Roger Moore joue le rôle d'Ivanhoé dans Ivanhoé (Ivanhoe) qui est une série télévisée britannique en noir et blanc de 39 épisodes de 25 minutes, créée par Peter Rogers d'après le roman éponyme de Walter Scott et diffusée entre le 5 janvier 1958 et le 4 janvier 1959 sur le réseau ITV. En France, la série a été diffusée à partir du 11 avril 1959 sur l'unique chaîne, à l'époque, la RTF.De 1962 à 1969, Roger Moore joue dans Le Saint, ce qui a assuré sa célébrité internationale. De 1971 à 1972, il joue le rôle de Brett Sinclair, un lord dandy et milliardaire dans la série télévisée Amicalement vôtre avec comme co-vedette Tony Curtis, dont la carrière connaît un nouveau souffle. Moore perçoit un cachet d'un million de dollars pour l'ensemble du tournage de la série, ce qui en fait, à cette époque, l'acteur de télévision le mieux payé au monde. Les premiers épisodes de la série sortiront même au cinéma dans plusieurs pays d'Europe, remontés sous la forme d'un film de 90 minutes intitulé Mission: Monte Carlo. Cette série de succès lui permet d'asseoir sa crédibilité auprès des producteurs qui décident de le choisir pour reprendre le rôle de James Bond au cinéma, à sept reprises, remplaçant ainsi Sean Connery. En 1973, il joue dans Vivre et laisser mourir, en 1974, dans L'Homme au pistolet d'or où il est opposé à Scaramanga, joué par Christopher Lee. En 1977, il joue dans L'Espion qui m'aimait, en 1979, dans Moonraker, en 1981, dans Rien que pour vos yeux, en 1983, Octopussy et en 1985 dans Dangereusement vôtre où il est opposé à Zorin, un psychopathe joué par Christopher Walken.(Wiki)
     

                     
    
Le film de commando est un genre qui a connu ses heures de gloire dans les années 60-70. Les Canons de Navarone en 1961 ou Les Douze salopards en 1967, certainement les deux fleurons les plus connus du genre, ont donné lieu à toute une série de films dans la même veine, rarement des chefs-d’œuvre, mais souvent de solides divertissements. Et s'il existe un genre codifié, c’est bien celui-là, car à quelques exceptions près, on pourrait résumer tous les films du genre par ces quelques qualificatifs : un groupe d’hommes avec un grand H plein de testostérone part à l’assaut d’une forteresse imprenable tenue par des ennemis sans foi ni loi, non sans avoir préalablement suivi un entraînement de choc et une préparation minutieuse de l’opération… la femme ayant bien peu sa place dans ces films. Bref, parmi les artisans du genre citons Brian G. Hutton et son magnifique Quand les aigles attaquent, Henry Hathaway et son sympathique Le Cinquième commando, Jack Lee-Thompson et son brillant Les Canons de Navarone, Robert Aldrich et son mythique Les Douze salopards… sans oublier Andrew V. McLaglen. Ce réalisateur, brillant par son incapacité à fournir de bons films pour les uns, et bon faiseur de divertissements sans prétention pour les autres, a beaucoup œuvré pour le western (mais ceci est une autre histoire) et pour le film dit de "commando". Il y eut de jolies réussites avec La Brigade du diable et Les Oies sauvages, et un film totalement anodin avec Le Commando de sa Majesté. Où classer Les Loups de haute mer dans tout cela ? En premier lieu, il est bon de préciser que ce film, contrairement aux autres, ne se déroule absolument pas sur fond de guerre territoriale ou mondiale. En fait, le récit, comme explicité en haut de cette page, est celui d’un simple détournement terroriste de stations pétrolière maritimes, et bien évidemment seul Roger Moore et son super commando d’élite peuvent faire quelque chose !

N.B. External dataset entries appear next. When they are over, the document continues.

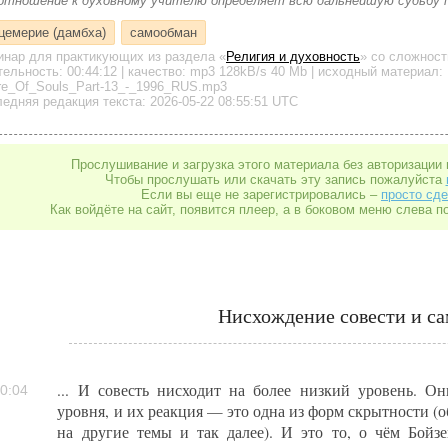
 отношение к духовному учителю определяет всю дальнейшую судьбу п
цемерие (дамбха)
самообман
инар для практикующих
из раздела «
Религия и духовность
»
со сложност
тельность:
00:44:12
| качество:
mp3
128kB/s
40 Mb
| исходный материал:
re_Of_Souls_Part-13_-_1996_RUS.mp3
едняя редакция текста: 2026-05-22 08:55:51 UTC
Прослушивание и загрузка этого материала без авторизации 
Чтобы прослушать или скачать эту запись пожалуйста
Если вы еще не зарегистрировались –
просто сде
Как войдёте на сайт, появится плеер, а в боковом меню слева п
Нисхождение совести и с
... И совесть нисходит на более низкий уровень. О
0:04
уровня, и их реакция — это одна из форм скрытности (
на другие темы и так далее). И это то, о чём Бойз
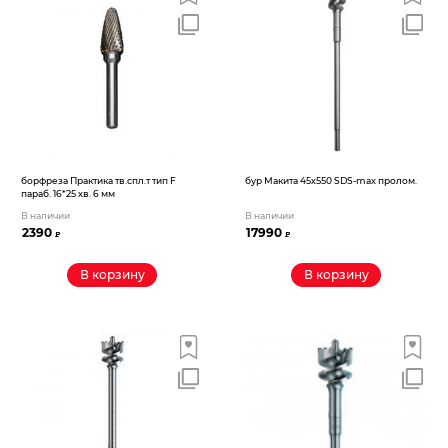
борфреза Практика тв.спл.т тип F
бур Макита 45х550 SDS-max пролом.
параб. 16*25 хв. 6 мм
В наличии
В наличии
2390
17990
₽
₽
В корзину
В корзину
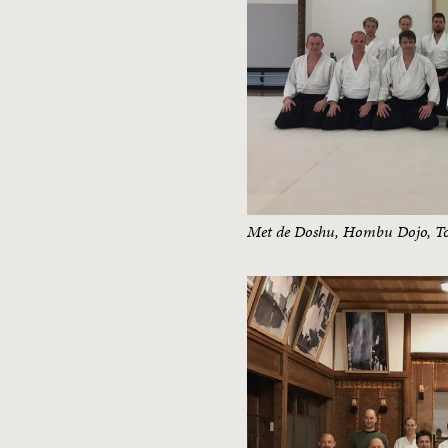
Met de Doshu, Hombu Dojo, T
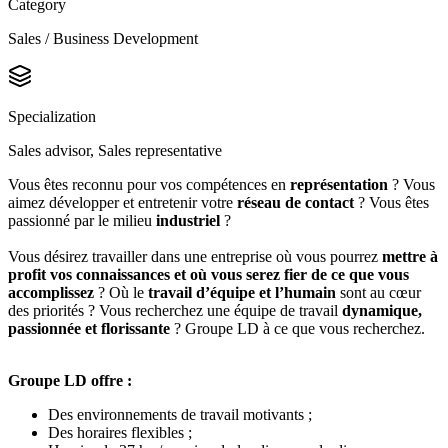
Category
Sales / Business Development
Specialization
Sales advisor, Sales representative
Vous êtes reconnu pour vos compétences en
représentation
? Vous
aimez développer et entretenir votre
réseau de contact
? Vous êtes
passionné par le milieu
industriel
?
Vous désirez travailler dans une entreprise où vous pourrez
mettre à
profit vos connaissances et où vous serez fier de ce que vous
accomplissez
? Où le
travail d’équipe et l’humain
sont au cœur
des priorités ? Vous recherchez une équipe de travail
dynamique,
passionnée et florissante
? Groupe LD à ce que vous recherchez.
Groupe LD offre :
Des environnements de travail motivants ;
Des horaires flexibles ;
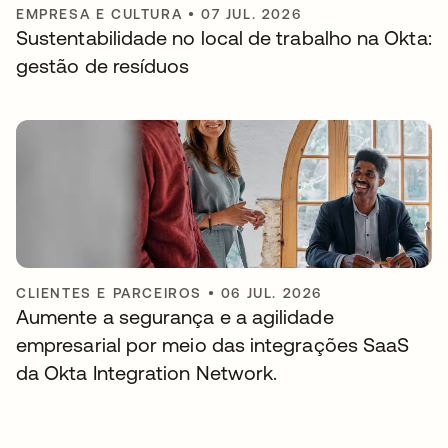
EMPRESA E CULTURA
•
07 JUL. 2026
Sustentabilidade no local de trabalho na Okta:
gestão de resíduos
CLIENTES E PARCEIROS
•
06 JUL. 2026
Aumente a segurança e a agilidade
empresarial por meio das integrações SaaS
da Okta Integration Network.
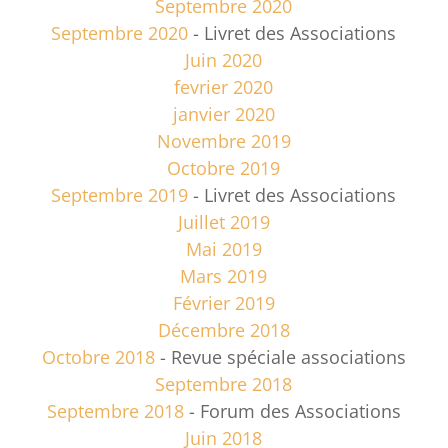
Septembre 2020
Septembre 2020
- Livret des Associations
Juin 2020
fevrier 2020
janvier 2020
Novembre 2019
Octobre 2019
Septembre 2019
- Livret des Associations
Juillet 2019
Mai 2019
Mars 2019
Février 2019
Décembre 2018
Octobre 2018
- Revue spéciale associations
Septembre 2018
Septembre 2018
- Forum des Associations
Juin 2018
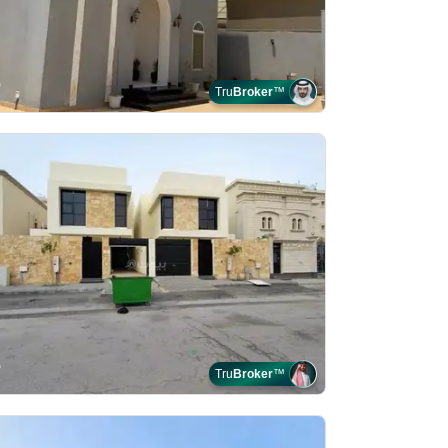
Tru
Broker
™
Tru
Broker
™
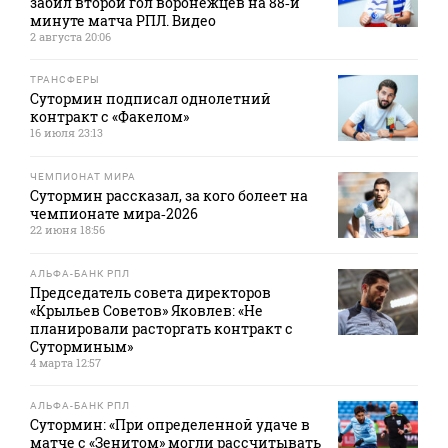
забил второй гол воронежцев на 88‑й
минуте матча РПЛ. Видео
2 августа 20:06
ТРАНСФЕРЫ
Сутормин подписал однолетний
контракт с «Факелом»
16 июля 23:13
ЧЕМПИОНАТ МИРА
Сутормин рассказал, за кого болеет на
чемпионате мира‑2026
22 июня 18:56
АЛЬФА-БАНК РПЛ
Председатель совета директоров
«Крыльев Советов» Яковлев: «Не
планировали расторгать контракт с
Суторминым»
4 марта 12:57
АЛЬФА-БАНК РПЛ
Сутормин: «При определенной удаче в
матче с «Зенитом» могли рассчитывать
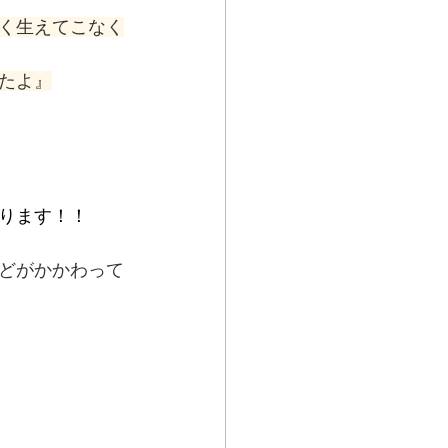
く生えてこなく
たよ』
ります！！
どがかかわって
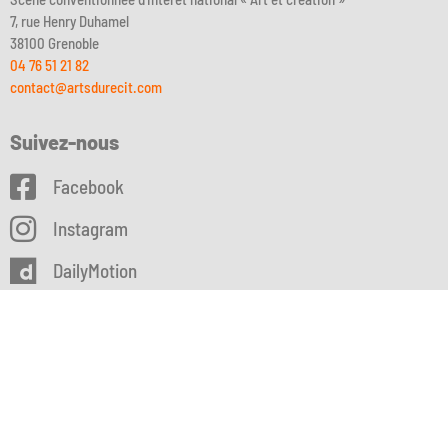
7, rue Henry Duhamel
38100 Grenoble
04 76 51 21 82
contact@artsdurecit.com
Suivez-nous
Facebook
Instagram
DailyMotion
Billetterie
Newsletter
Soutenez-nous !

                              

Sur le papier, bien que très peu original, le scénario fait penser à une sorte de Die Hard sans Bruce Willis, mais où tout flamberait et exploserait dans un déluge d’action. Et bien pas du tout... D’autant que beaucoup d’éléments patinent dans cette histoire de "mecs".Tout d'abord, une chose frappe dès les premières minutes du film : la mise en scène. On sent Andrew V. McLaglen complètement avachi derrière sa caméra, préparant un énième ersatz de thriller en haute mer comme s’il s’en fichait éperdument. Visiblement, ce film, ce n’est pas son problème. En ce sens, il faut également passer en revue la musique trop vaguement inspirée de lointaines compositions guerrières, la superbe photographie qui a finalement dû décider de ne pas figurer dans le film, et un montage bien trop mou.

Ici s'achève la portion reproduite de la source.